If the ruling stands, it means Santa Rosa would be cleared for repayment out of future local property tax revenue for three loans and one funding agreement that it made with its redevelopment agency years ago plus interest. After redevelopment agencies statewide were dissolved in early 2012, the city re-established the loan agreements with the successor agency charged with winding down redevelopment operations.

The $7.2 million would be repaid to the city over time — how long is unclear — and would be available for general city services, Yang said.

In its ruling, the appellate court rejected arguments similar to those by the state used in the Santa Rosa case. The state claimed that the laws dissolving the approximately 400 redevelopment agencies across California were not intended to allow successor agencies to re-enter agreements with the city or county that created them.

In both cases, the state argued that a June 2012 redevelopment law, Assembly Bill 1484, was meant to retroactively undo any such revived agreements. But the appellate panel found that the law was “unambiguous” and “explicitly authorized successor agencies to enter or re-enter into agreements, subject to approval by oversight boards.”

A similar case brought by Sonoma County against the state is also going before the Third District Court of Appeal on Wednesday, Yang said.
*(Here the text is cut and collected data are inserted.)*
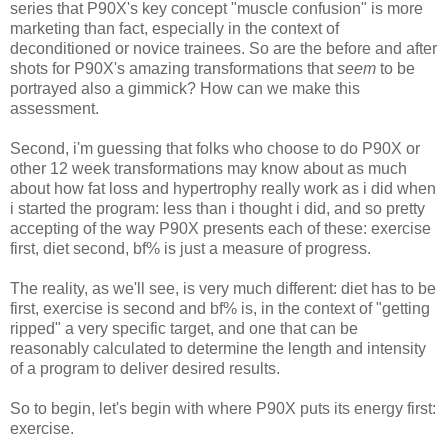
series that P90X's key concept "muscle confusion" is more
marketing than fact, especially in the context of
deconditioned or novice trainees. So are the before and after
shots for P90X's amazing transformations that
seem
to be
portrayed also a gimmick? How can we make this
assessment.
Second, i'm guessing that folks who choose to do P90X or
other 12 week transformations may know about as much
about how fat loss and hypertrophy really work as i did when
i started the program: less than i thought i did, and so pretty
accepting of the way P90X presents each of these: exercise
first, diet second, bf% is just a measure of progress.
The reality, as we'll see, is very much different: diet has to be
first, exercise is second and bf% is, in the context of "getting
ripped" a very specific target, and one that can be
reasonably calculated to determine the length and intensity
of a program to deliver desired results.
So to begin, let's begin with where P90X puts its energy first:
exercise.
The struggle may now shift from the courts to the Legislature. Gov. Jerry Brown’s budget staff members have suggested that they may seek explicit authority to retroactively invalidate most such agreements, Yang said.

“There certainly was a hint that they would try to undo what the trial courts and now the court of appeal have approved,” Yang said. “Having lost in court, they are trying to seek a legislative fix.”